Items listed in a dataset
*** Block opens ***

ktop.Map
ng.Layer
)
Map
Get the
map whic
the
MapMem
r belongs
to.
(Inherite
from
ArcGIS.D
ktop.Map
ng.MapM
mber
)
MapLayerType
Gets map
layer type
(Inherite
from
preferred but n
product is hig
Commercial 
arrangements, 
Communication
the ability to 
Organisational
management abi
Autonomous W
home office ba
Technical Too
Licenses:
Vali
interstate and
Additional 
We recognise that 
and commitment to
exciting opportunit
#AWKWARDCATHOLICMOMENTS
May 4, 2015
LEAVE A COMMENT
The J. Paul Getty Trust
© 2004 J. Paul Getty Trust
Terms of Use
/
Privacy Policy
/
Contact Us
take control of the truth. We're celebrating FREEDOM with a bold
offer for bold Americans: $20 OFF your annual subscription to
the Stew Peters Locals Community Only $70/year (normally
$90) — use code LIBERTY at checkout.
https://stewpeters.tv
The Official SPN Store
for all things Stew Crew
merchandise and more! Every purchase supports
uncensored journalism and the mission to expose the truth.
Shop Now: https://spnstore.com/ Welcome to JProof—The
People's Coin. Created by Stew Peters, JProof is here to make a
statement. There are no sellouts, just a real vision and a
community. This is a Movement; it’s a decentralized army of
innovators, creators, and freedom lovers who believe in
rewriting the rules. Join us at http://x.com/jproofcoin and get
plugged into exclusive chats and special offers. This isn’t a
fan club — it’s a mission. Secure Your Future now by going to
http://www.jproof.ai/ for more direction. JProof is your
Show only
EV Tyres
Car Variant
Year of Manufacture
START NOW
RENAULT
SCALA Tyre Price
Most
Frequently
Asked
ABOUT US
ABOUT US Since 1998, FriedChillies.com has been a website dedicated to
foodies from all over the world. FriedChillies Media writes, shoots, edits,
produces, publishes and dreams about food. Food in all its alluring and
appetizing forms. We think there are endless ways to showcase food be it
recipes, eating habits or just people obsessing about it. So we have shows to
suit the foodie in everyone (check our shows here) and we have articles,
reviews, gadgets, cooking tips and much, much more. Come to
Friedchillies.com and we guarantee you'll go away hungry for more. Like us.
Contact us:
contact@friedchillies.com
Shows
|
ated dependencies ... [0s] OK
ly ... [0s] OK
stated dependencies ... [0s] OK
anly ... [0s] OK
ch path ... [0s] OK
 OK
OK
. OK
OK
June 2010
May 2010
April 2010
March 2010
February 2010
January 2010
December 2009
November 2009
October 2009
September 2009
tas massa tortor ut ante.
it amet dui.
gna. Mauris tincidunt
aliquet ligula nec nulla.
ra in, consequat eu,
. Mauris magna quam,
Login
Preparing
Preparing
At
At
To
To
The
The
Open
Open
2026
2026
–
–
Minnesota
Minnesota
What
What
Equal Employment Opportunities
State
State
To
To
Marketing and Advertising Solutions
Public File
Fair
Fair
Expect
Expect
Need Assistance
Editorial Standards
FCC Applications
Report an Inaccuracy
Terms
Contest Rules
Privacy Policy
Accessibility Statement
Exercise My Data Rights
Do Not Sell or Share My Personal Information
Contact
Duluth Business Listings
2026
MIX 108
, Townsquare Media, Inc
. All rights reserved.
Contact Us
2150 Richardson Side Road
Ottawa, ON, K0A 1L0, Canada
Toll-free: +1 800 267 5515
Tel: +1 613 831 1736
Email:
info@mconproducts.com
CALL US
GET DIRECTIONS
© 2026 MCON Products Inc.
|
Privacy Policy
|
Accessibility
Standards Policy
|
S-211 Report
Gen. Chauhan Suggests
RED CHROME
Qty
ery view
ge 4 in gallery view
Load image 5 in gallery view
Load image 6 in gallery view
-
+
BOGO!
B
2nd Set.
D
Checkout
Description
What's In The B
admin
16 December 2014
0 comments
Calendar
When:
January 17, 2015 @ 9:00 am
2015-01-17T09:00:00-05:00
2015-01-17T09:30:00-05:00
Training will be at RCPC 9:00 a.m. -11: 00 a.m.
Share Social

*** Block closes ***

• **YOUR GOAL**
When you reach the line containing "suit the foodie" in the data above, start copying exactly, and stop after the line containing "October 2009".

• **RESULT OF THE TASK**
suit the foodie in everyone (check our shows here) and we have articles,
reviews, gadgets, cooking tips and much, much more. Come to
Friedchillies.com and we guarantee you'll go away hungry for more. Like us.
Contact us:
contact@friedchillies.com
Shows
|
ated dependencies ... [0s] OK
ly ... [0s] OK
stated dependencies ... [0s] OK
anly ... [0s] OK
ch path ... [0s] OK
 OK
OK
. OK
OK
June 2010
May 2010
April 2010
March 2010
February 2010
January 2010
December 2009
November 2009
October 2009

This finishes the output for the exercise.